Edit DeAk, Mike Robinson & Paul Dougherty
Edit deAk and Mike (now Walter) Robinson were the co-founders of Art-Rite magazine, a cheaply produced newsprint periodical, that covered the newest directions in art. Issue #13 was a collaboration with Alan Suicide who selected an assortment of images reflective of his view of the modern spirit. Edit and Mike along with video artist Paul Dougherty also created a film to accompany "Frankie Teardrop," an 11-minute song by Suicide. Done before the advent of the cable television program MTV, the film is an early example of the music video genre. Both Mike and Edit became influential art writers: Edit at Artforum; Walter at Art in America and Artnet.
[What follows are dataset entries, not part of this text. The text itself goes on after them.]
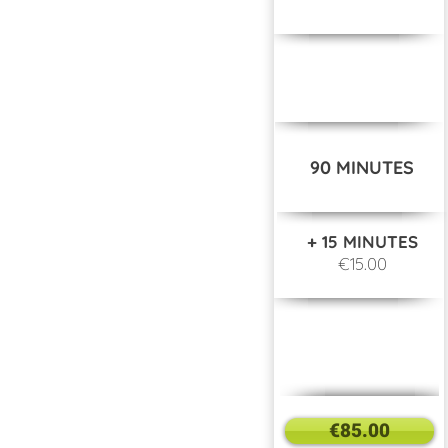
90 MINUTES
+ 15 MINUTES
€15.00
€85.00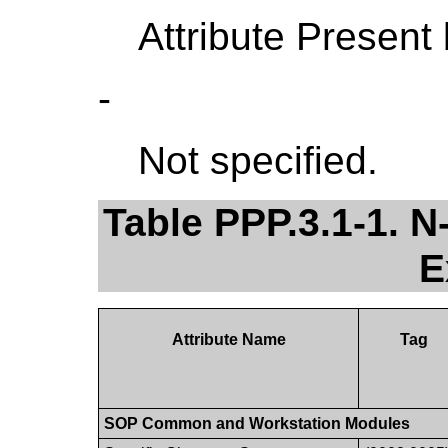
Attribute Present
-
Not specified.
Table PPP.3.1-1.
E
Attribute Name
Tag
SOP Common and Workstation Modules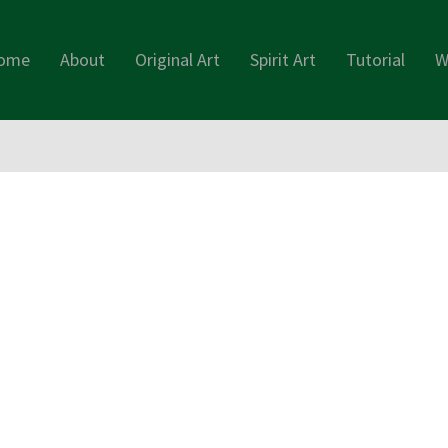
ome
About
Original Art
Spirit Art
Tutorial
W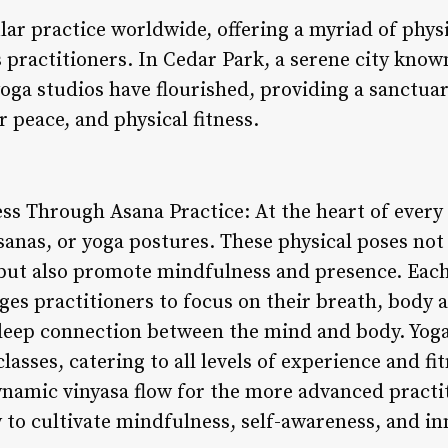
ar practice worldwide, offering a myriad of physi
s practitioners. In Cedar Park, a serene city know
oga studios have flourished, providing a sanctuar
r peace, and physical fitness.
s Through Asana Practice: At the heart of every 
asanas, or yoga postures. These physical poses not
h but also promote mindfulness and presence. Each
s practitioners to focus on their breath, body 
 deep connection between the mind and body. Yoga
classes, catering to all levels of experience and f
ynamic vinyasa flow for the more advanced practit
 to cultivate mindfulness, self-awareness, and i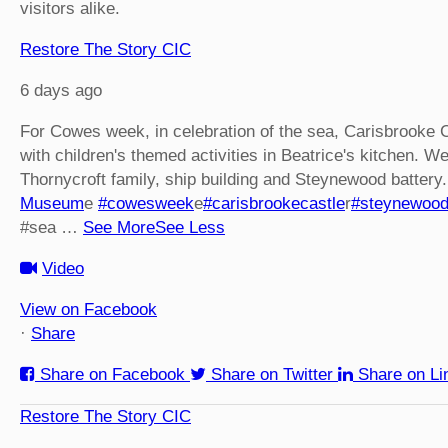
visitors alike.
Restore The Story CIC
6 days ago
For Cowes week, in celebration of the sea, Carisbrooke 
with children's themed activities in Beatrice's kitchen. We
Thornycroft family, ship building and Steynewood battery.
Museum
e
#cowesweek
e
#carisbrookecastle
r
#steynewoo
#sea
…
See More
See Less
Video
View on Facebook
·
Share
Share on Facebook
Share on Twitter
Share on Li
Restore The Story CIC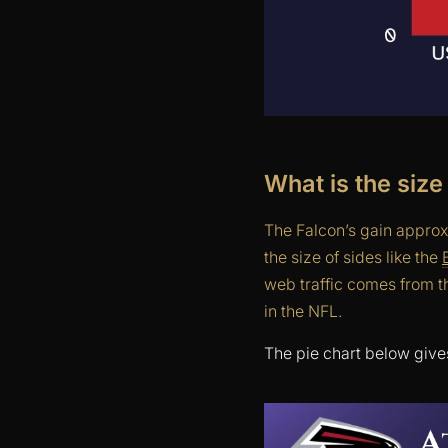
What is the size
The Falcon’s gain approx
the size of sides like the
web traffic comes from t
in the NFL.
The pie chart below give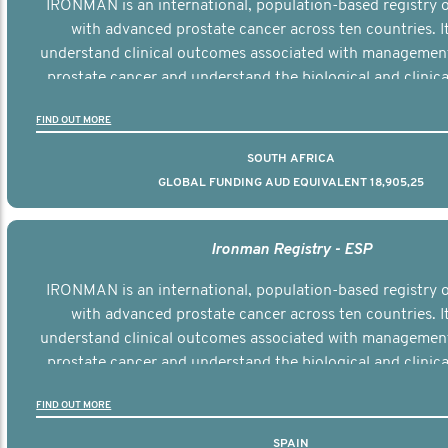
IRONMAN is an international, population-based registry
with advanced prostate cancer across ten countries. I
understand clinical outcomes associated with managemen
prostate cancer and understand the biological and clinical
the disease.
FIND OUT MORE
SOUTH AFRICA
GLOBAL FUNDING AUD EQUIVALENT 18,905,25
Ironman Registry - ESP
IRONMAN is an international, population-based registry
with advanced prostate cancer across ten countries. I
understand clinical outcomes associated with managemen
prostate cancer and understand the biological and clinical
the disease.
FIND OUT MORE
SPAIN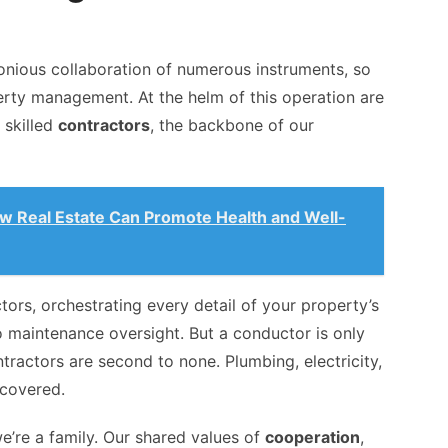
onious collaboration of numerous instruments, so
erty management. At the helm of this operation are
 skilled
contractors
, the backbone of our
ow Real Estate Can Promote Health and Well-
rs, orchestrating every detail of your property’s
maintenance oversight. But a conductor is only
tractors are second to none. Plumbing, electricity,
 covered.
e’re a family. Our shared values of
cooperation
,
One of the first people we approached about participating in the Punk Art Exhibition was Marcia Resnick, an energetic young photographer who was also finding creative inspiration in the emerging music and club phenomenon. As part of the downtown gallery scene, Resnick had created clever self-referential photographs and picture books rooted in conceptual art; then, in conjunction with the new nightclub and rock music action, she turned increasingly towards the more traditional genre of portraiture. With distinctive flair, Resnick's series "Bad Boys" featured many of the new rock stars and other scene makers who visually manifested "badness." A small spread of her "Bad Boy" portraits in X Magazinefeatured three women artists with "Bad Boy" style: Pat Place, Leslie Schiff, and Ruth Marten. All three participated in the Punk Art show. While Resnick's photographs were not specifically created as photojournalism, as interest in the punk scene grew, she found a ready market for her pictures in magazines and newspapers.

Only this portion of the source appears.